# [Directions]
Please repeat, exactly and without pictures, the lines of the entries below that run from the one containing "epäpuhtaaseen tekniikkaan." through the one containing "similares a las cook".

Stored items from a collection
====

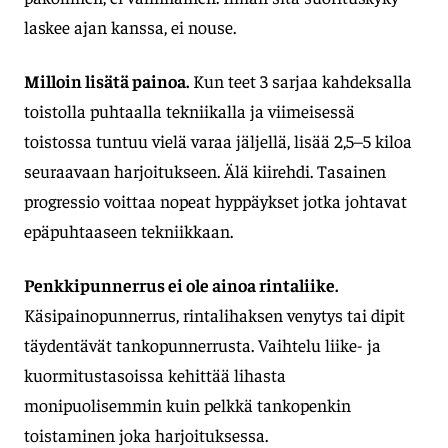
laskee ajan kanssa, ei nouse.
Milloin lisätä painoa.
Kun teet 3 sarjaa kahdeksalla
toistolla puhtaalla tekniikalla ja viimeisessä
toistossa tuntuu vielä varaa jäljellä, lisää 2,5–5 kiloa
seuraavaan harjoitukseen. Älä kiirehdi. Tasainen
progressio voittaa nopeat hyppäykset jotka johtavat
epäpuhtaaseen tekniikkaan.
Penkkipunnerrus ei ole ainoa rintaliike.
Käsipainopunnerrus, rintalihaksen venytys tai dipit
täydentävät tankopunnerrusta. Vaihtelu liike- ja
kuormitustasoissa kehittää lihasta
monipuolisemmin kuin pelkkä tankopenkin
toistaminen joka harjoituksessa.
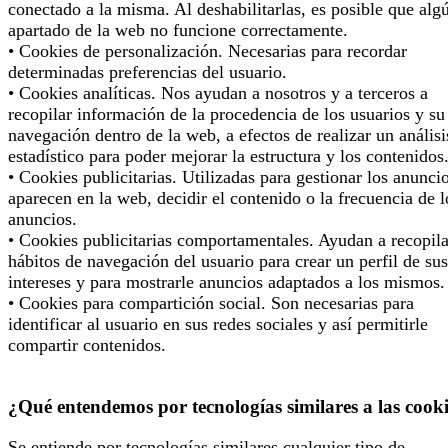
conectado a la misma. Al deshabilitarlas, es posible que alg
apartado de la web no funcione correctamente.
• Cookies de personalización. Necesarias para recordar
determinadas preferencias del usuario.
• Cookies analíticas. Nos ayudan a nosotros y a terceros a
recopilar información de la procedencia de los usuarios y su
navegación dentro de la web, a efectos de realizar un análisi
estadístico para poder mejorar la estructura y los contenidos
• Cookies publicitarias. Utilizadas para gestionar los anunci
aparecen en la web, decidir el contenido o la frecuencia de l
anuncios.
• Cookies publicitarias comportamentales. Ayudan a recopila
hábitos de navegación del usuario para crear un perfil de sus
intereses y para mostrarle anuncios adaptados a los mismos.
• Cookies para compartición social. Son necesarias para
identificar al usuario en sus redes sociales y así permitirle
compartir contenidos.
¿Qué entendemos por tecnologías similares a las cook
Se entiende por tecnologías similares cualquier tipo de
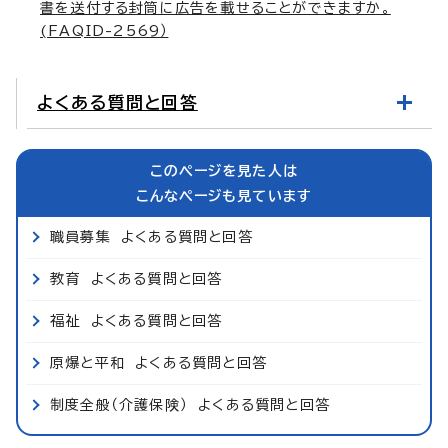
書を送付する封筒に広告を載せることができますか。
(FAQID-2569）
よくある質問と回答
このページを見た人は
こんなページも見ています
職員募集 よくある質問と回答
教育 よくある質問と回答
福祉 よくある質問と回答
原爆と平和 よくある質問と回答
制度全般（介護保険） よくある質問と回答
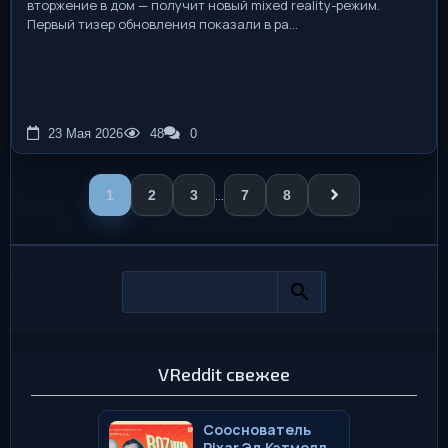
вторжение в дом — получит новый mixed reality-режим.
Первый тизер обновления показали в ра...
23 Мая 2026
48
0
...
1
2
3
7
8
VReddit свежее
Сооснователь
Pixar Эд Кэтмелл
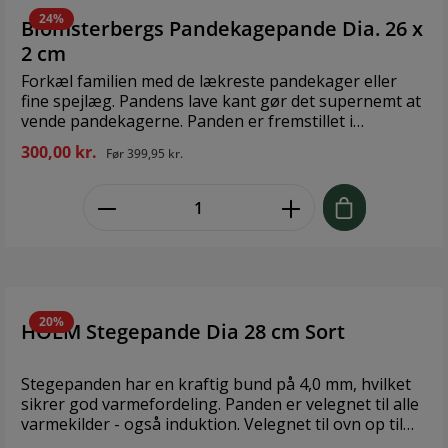
24%
Blomsterbergs Pandekagepande Dia. 26 x
2 cm
Forkæl familien med de lækreste pandekager eller
fine spejlæg. Pandens lave kant gør det supernemt at
vende pandekagerne. Panden er fremstillet i
satinpoleret rustfrit stål 3-PLY (aluminiumkerne med
300,00 kr.
Før
399,95 kr.
rustfrit stål på indvendig og udvendig side, fra bund
til kant). Denne konstruktion gør, at varmen fordeles
zentheme.component.product.quant
jævnt og effektivt. Design: Blomsterbergs Størrelse:
Ø26 x 2 cm Materiale: Rustfrit stål
20%
HOLM Stegepande Dia 28 cm Sort
Stegepanden har en kraftig bund på 4,0 mm, hvilket
sikrer god varmefordeling. Panden er velegnet til alle
varmekilder - også induktion. Velegnet til ovn op til
200 grader - bemærk dog at grebet bliver varmt.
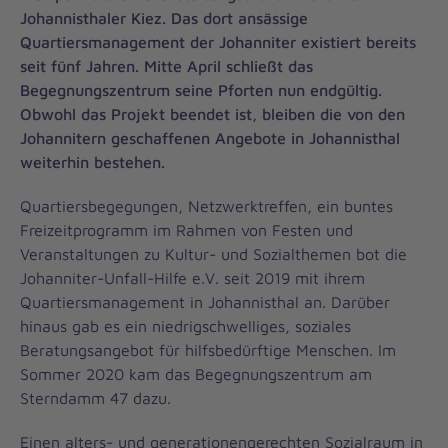
Johannisthaler Kiez. Das dort ansässige
Quartiersmanagement der Johanniter existiert bereits
seit fünf Jahren. Mitte April schließt das
Begegnungszentrum seine Pforten nun endgültig.
Obwohl das Projekt beendet ist, bleiben die von den
Johannitern geschaffenen Angebote in Johannisthal
weiterhin bestehen.
Quartiersbegegungen, Netzwerktreffen, ein buntes
Freizeitprogramm im Rahmen von Festen und
Veranstaltungen zu Kultur- und Sozialthemen bot die
Johanniter-Unfall-Hilfe e.V. seit 2019 mit ihrem
Quartiersmanagement in Johannisthal an. Darüber
hinaus gab es ein niedrigschwelliges, soziales
Beratungsangebot für hilfsbedürftige Menschen. Im
Sommer 2020 kam das Begegnungszentrum am
Sterndamm 47 dazu.
Einen alters- und generationengerechten Sozialraum in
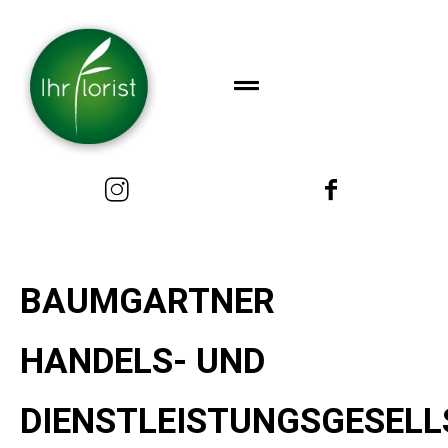
BAUMGARTNER
HANDELS- UND
DIENSTLEISTUNGSGESEL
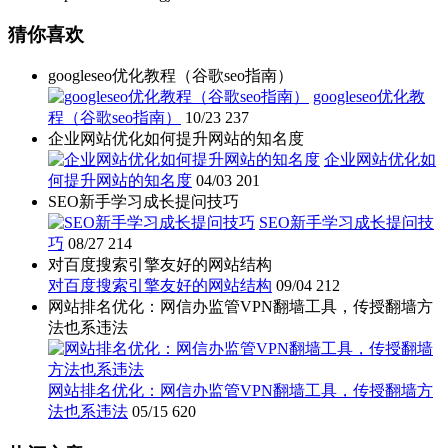
猜你喜欢
googleseo优化教程（谷歌seo指南）
googleseo优化教
程（谷歌seo指南）
10/23
237
企业网站优化如何提升网站的知名度
企业网站优化如
何提升网站的知名度
04/03
201
SEO新手学习成长提问技巧
SEO新手学习成长提问技
巧
08/27
214
对百度搜索引擎友好的网站结构
对百度搜索引擎友好的网站结构
09/04
212
网站排名优化：网信办监管VPN翻墙工具，传授翻墙方
法也系违法
网站排名优化：网信办监管VPN翻墙工具，传授翻墙方
法也系违法
05/15
620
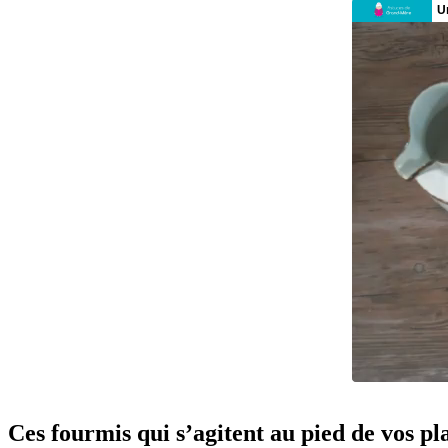
Ces fourmis qui s’agitent au pied de vos pla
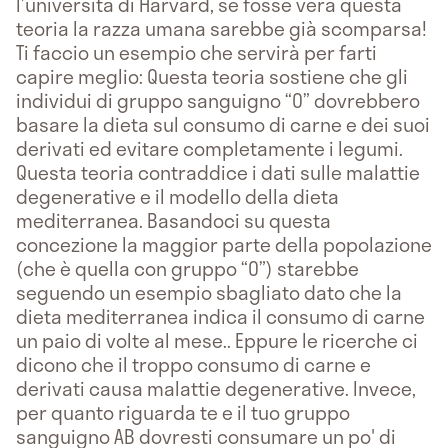
l’università di Harvard, se fosse vera questa
teoria la razza umana sarebbe già scomparsa!
Ti faccio un esempio che servirà per farti
capire meglio: Questa teoria sostiene che gli
individui di gruppo sanguigno “O” dovrebbero
basare la dieta sul consumo di carne e dei suoi
derivati ed evitare completamente i legumi.
Questa teoria contraddice i dati sulle malattie
degenerative e il modello della dieta
mediterranea. Basandoci su questa
concezione la maggior parte della popolazione
(che è quella con gruppo “O”) starebbe
seguendo un esempio sbagliato dato che la
dieta mediterranea indica il consumo di carne
un paio di volte al mese.. Eppure le ricerche ci
dicono che il troppo consumo di carne e
derivati causa malattie degenerative. Invece,
per quanto riguarda te e il tuo gruppo
sanguigno AB dovresti consumare un po' di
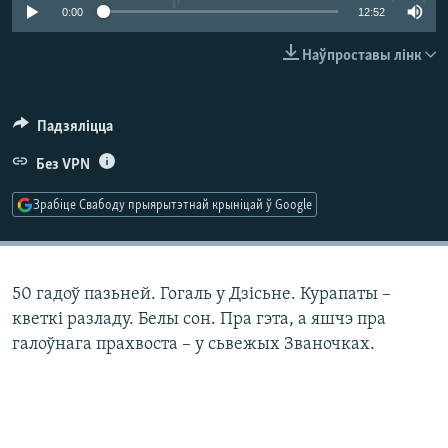
КУЛЬТУРА
МОВА
0:00
12:52
КАЛЯНДАР
НА ХВАЛЯХ СВАБОДЫ
Наўпроставы лінк
Падзяліцца
Без VPN
Зрабіце Свабоду прыярытэтнай крыніцай ў Google
50 гадоў пазьней. Гогаль у Дзісьне. Курапаты –
кветкі разладу. Белы сон. Пра гэта, а яшчэ пра
галоўнага прахвоста – у сьвежых Званочках.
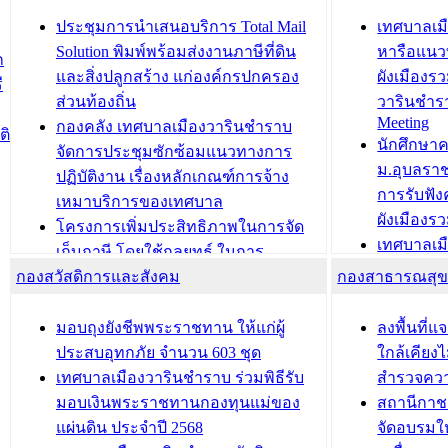
ยมต้อนรับ พลเอกประยุทธ์ จันโอชา
ประจำปี 25
องคมนตรี
ประชุมทีมว
ประชุมการนำเสนอบริการ Total Mail
เทศบาลเม
สำนักทะเบียนท้องถิ่นเทศบาลเมือง
ชีวา สร้าง
Solution พิมพ์พร้อมส่งงานภาษีที่ดิน
หารือแนว
ก
วารินชำราบ ดำเนินการมอบทะเบียน
ขับเคลื่อ
และสิ่งปลูกสร้าง แก่องค์กรปกครอง
ผังเมืองร
ี
บ้าน ทร.14 และบัตรประจำตัว
“เมืองแห่ง
ส่วนท้องถิ่น
วารินชำร
Meeting
ประชาชนบุคคลประเภท 8 แก่บุคคลที่
กองคลัง เทศบาลเมืองวารินชำราบ
ติ
บทความ อื่นๆ ..
นักศึกษา
ได้รับการเพิ่มชื่อในทะเบียนบ้าน
จัดการประชุมซักซ้อมแนวทางการ
ม.อุบลรา
(ท.ร.14) กรณีคนไม่มีสัญชาติไทยได้รับ
ปฏิบัติงาน เรื่องหลักเกณฑ์การจ้าง
การรับฟั
อนุญาตให้มีถิ่นที่อยู่
เหมาบริการของเทศบาล
ผังเมือง
ประชุมคณะกรรมการประเมินผลการ
โครงการเพิ่มประสิทธิภาพในการจัด
เทศบาลเม
ควบคุมภายในของ สำนัก/กอง/
เก็บภาษี โดยใช้กลยุทธ์ ในการ
โครงการจ
โรงเรียน/ศูนย์พัฒนาเด็กเล็ก/สถานธนา
กองสวัสดิการและสังคม
พัฒนาการจัดเก็บรายได้ ประจำปี พ.ศ.
กองสาธารณสุ
สัญญาณบ
2568
นุบาล
เทศบาลเมืองวารินชำราบ ร่วมการ
เทศบาลเม
มอบถุงยังชีพพระราชทาน ให้แก่ผู้
ลงพื้นที
บทความ อื่นๆ ...
ประชุมวิชาการระดับนานาชาติและ
รับฟังควา
ประสบอุทกภัย จำนวน 603 ชุด
ใกล้เคียง
นิทรรศการด้านนวัตกรรมท้องถิ่น 2568
ผังเมืองร
เทศบาลเมืองวารินชำราบ ร่วมพิธีรับ
สำรวจคว
และรับรางวัลทีมนักวิจัยดีเด่นจาก
วารินชำราบ
มอบเงินพระราชทานกองทุนแม่ของ
สถานีกาชา
นวัตกรรมโครงการทะเบียนภาษีป้าย
เทศบาลเม
แผ่นดิน ประจำปี 2568
จัดอบรมให
ประชุมผู้เช่าอาคารพาณิชย์ บริเวณ
ซักซ้อมแ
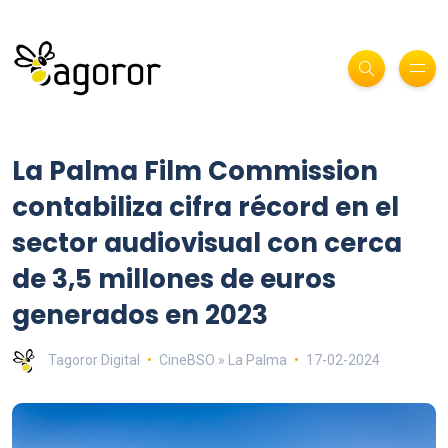
La Palma Film Commission
contabiliza cifra récord en el
sector audiovisual con cerca
de 3,5 millones de euros
generados en 2023
Tagoror Digital
CineBSO » La Palma
17-02-2024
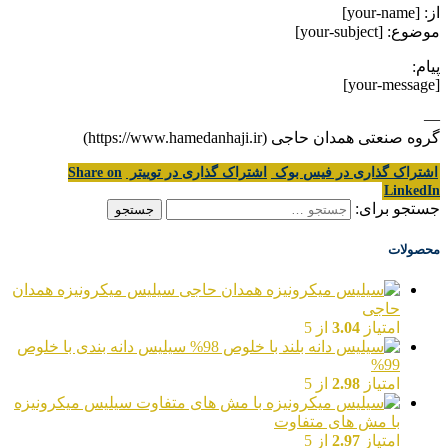
از: [your-name]
موضوع: [your-subject]
پیام:
[your-message]
—
گروه صنعتی همدان حاجی (https://www.hamedanhaji.ir)
اشتراک گذاری در فیس بوک
اشتراک گذاری در توییتر
Share on
LinkedIn
جستجو برای:
محصولات
سیلیس میکرونیزه همدان
حاجی
امتیاز
3.04
از 5
سیلیس دانه بندی با خلوص
99%
امتیاز
2.98
از 5
سیلیس میکرونیزه
با مش های متفاوت
امتیاز
2.97
از 5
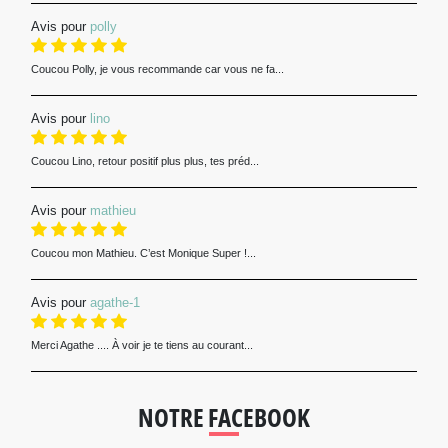
Avis pour
polly
Coucou Polly, je vous recommande car vous ne fa...
Avis pour
lino
Coucou Lino, retour positif plus plus, tes préd...
Avis pour
mathieu
Coucou mon Mathieu. C’est Monique Super !...
Avis pour
agathe-1
Merci Agathe .... À voir je te tiens au courant...
NOTRE FACEBOOK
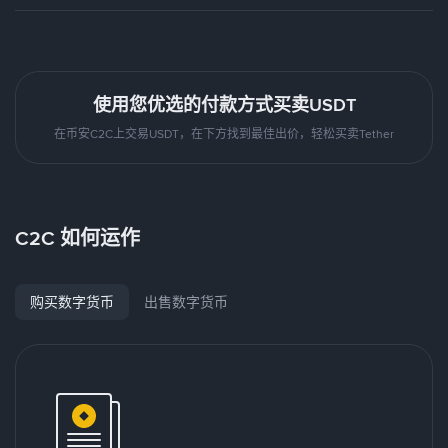
使用您优选的付款方式买卖USDT
在币安C2C上交易USDT，在下方找到最佳出价，轻松买卖Tether
C2C 如何运作
购买数字货币
出售数字货币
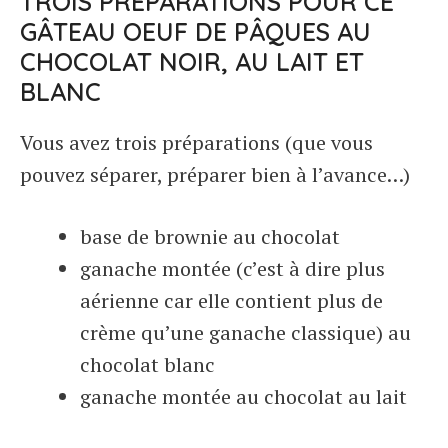
TROIS PRÉPARATIONS POUR CE
GÂTEAU OEUF DE PÂQUES AU
CHOCOLAT NOIR, AU LAIT ET
BLANC
Vous avez trois préparations (que vous
pouvez séparer, préparer bien à l’avance…)
base de brownie au chocolat
ganache montée (c’est à dire plus
aérienne car elle contient plus de
crème qu’une ganache classique) au
chocolat blanc
ganache montée au chocolat au lait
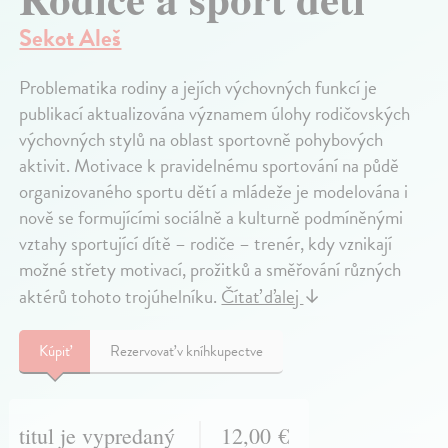
Sekot Aleš
Problematika rodiny a jejích výchovných funkcí je
publikací aktualizována významem úlohy rodičovských
výchovných stylů na oblast sportovně pohybových
aktivit. Motivace k pravidelnému sportování na půdě
organizovaného sportu dětí a mládeže je modelována i
nově se formujícími sociálně a kulturně podmíněnými
vztahy sportující dítě – rodiče – trenér, kdy vznikají
možné střety motivací, prožitků a směřování různých
aktérů tohoto trojúhelníku.
Čítať ďalej
↓
Kúpiť
Rezervovať v kníhkupectve
titul je vypredaný
12,00 €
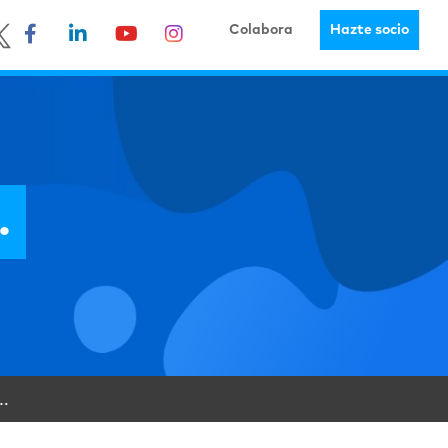
Colabora
Hazte socio
…
…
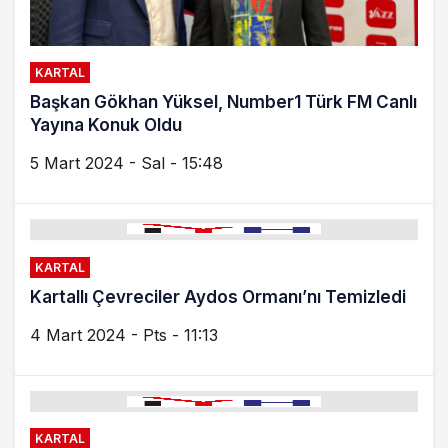
KARTAL
Başkan Gökhan Yüksel, Number1 Türk FM Canlı
Yayına Konuk Oldu
5 Mart 2024 - Sal - 15:48
KARTAL
Kartallı Çevreciler Aydos Ormanı’nı Temizledi
4 Mart 2024 - Pts - 11:13
KARTAL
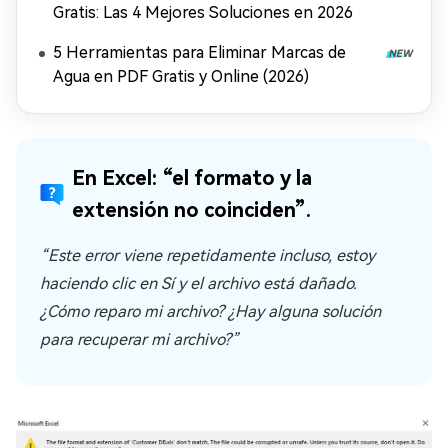
Gratis: Las 4 Mejores Soluciones en 2026
5 Herramientas para Eliminar Marcas de
Agua en PDF Gratis y Online (2026)
En Excel: “el formato y la
extensión no coinciden”.
“Este error viene repetidamente incluso, estoy
haciendo clic en Sí y el archivo está dañado.
¿Cómo reparo mi archivo? ¿Hay alguna solución
para recuperar mi archivo?”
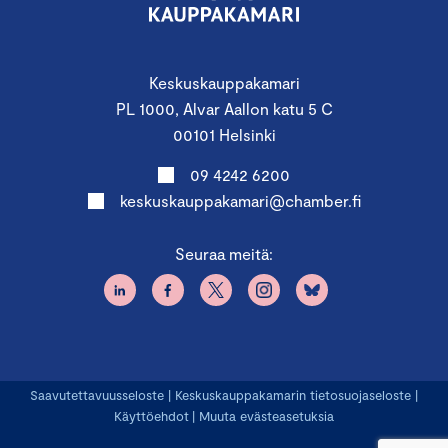
Keskuskauppakamari
PL 1000, Alvar Aallon katu 5 C
00101 Helsinki
09 4242 6200
keskuskauppakamari@chamber.fi
Seuraa meitä:
Saavutettavuusseloste
|
Keskuskauppakamarin tietosuojaseloste
|
Käyttöehdot
|
Muuta evästeasetuksia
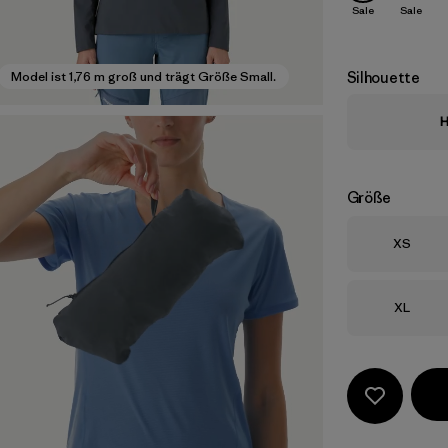
Sale
Sale
Silhouette
Model ist 1,76 m groß und trägt Größe Small.
H
Größe
Größe
XS
Größe
XL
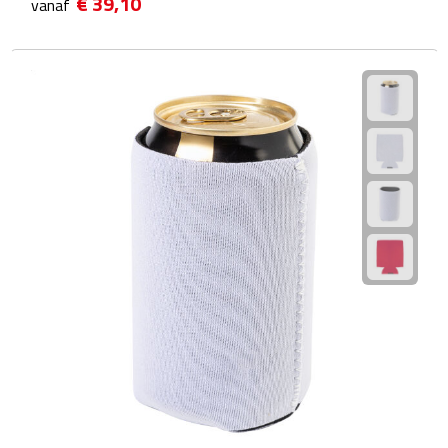
€ 39,10
vanaf
Theeglazen
Kopjes & Mokken
Kopjes
Mokken
Schoteltjes
Thermossets
Kantoor & Zakelijk
Agenda's & Kalenders
Agenda's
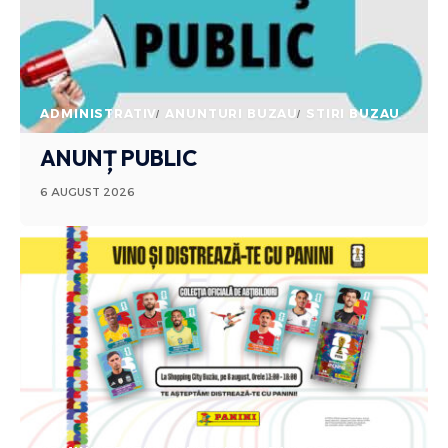
ADMINISTRATIV
ANUNTURI BUZAU
STIRI BUZAU
ANUNȚ PUBLIC
6 AUGUST 2026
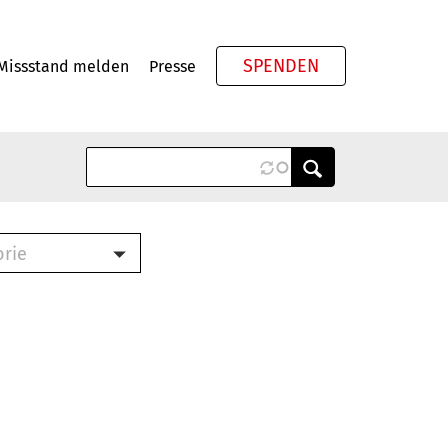
SPENDEN
Missstand melden
Presse
Meta
orie
Book (PDF)
terbrief (RTF)
roschüre (PDF)
cklisten (PDF)
oschüre
ch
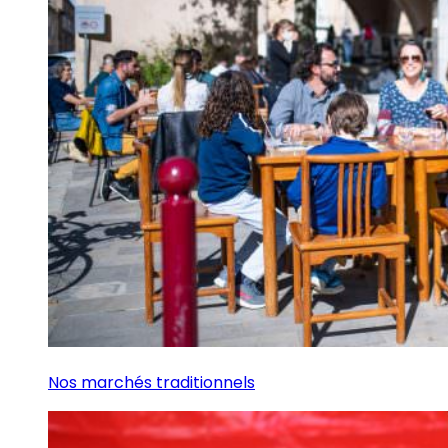
Nos marchés traditionnels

====

# [Answer section]
epäpuhtaaseen tekniikkaan.
Penkkipunnerrus ei ole ainoa rintaliike.
Käsipainopunnerrus, rintalihaksen venytys tai dipit
täydentävät tankopunnerrusta. Vaihtelu liike- ja
kuormitustasoissa kehittää lihasta
monipuolisemmin kuin pelkkä tankopenkin
toistaminen joka harjoituksessa.
conectado a la misma. Al deshabilitarlas, es posible que alg
apartado de la web no funcione correctamente.
• Cookies de personalización. Necesarias para recordar
determinadas preferencias del usuario.
• Cookies analíticas. Nos ayudan a nosotros y a terceros a
recopilar información de la procedencia de los usuarios y su
navegación dentro de la web, a efectos de realizar un análisi
estadístico para poder mejorar la estructura y los contenidos
• Cookies publicitarias. Utilizadas para gestionar los anunci
aparecen en la web, decidir el contenido o la frecuencia de l
anuncios.
• Cookies publicitarias comportamentales. Ayudan a recopila
hábitos de navegación del usuario para crear un perfil de sus
intereses y para mostrarle anuncios adaptados a los mismos.
• Cookies para compartición social. Son necesarias para
identificar al usuario en sus redes sociales y así permitirle
compartir contenidos.
¿Qué entendemos por tecnologías similares a las cook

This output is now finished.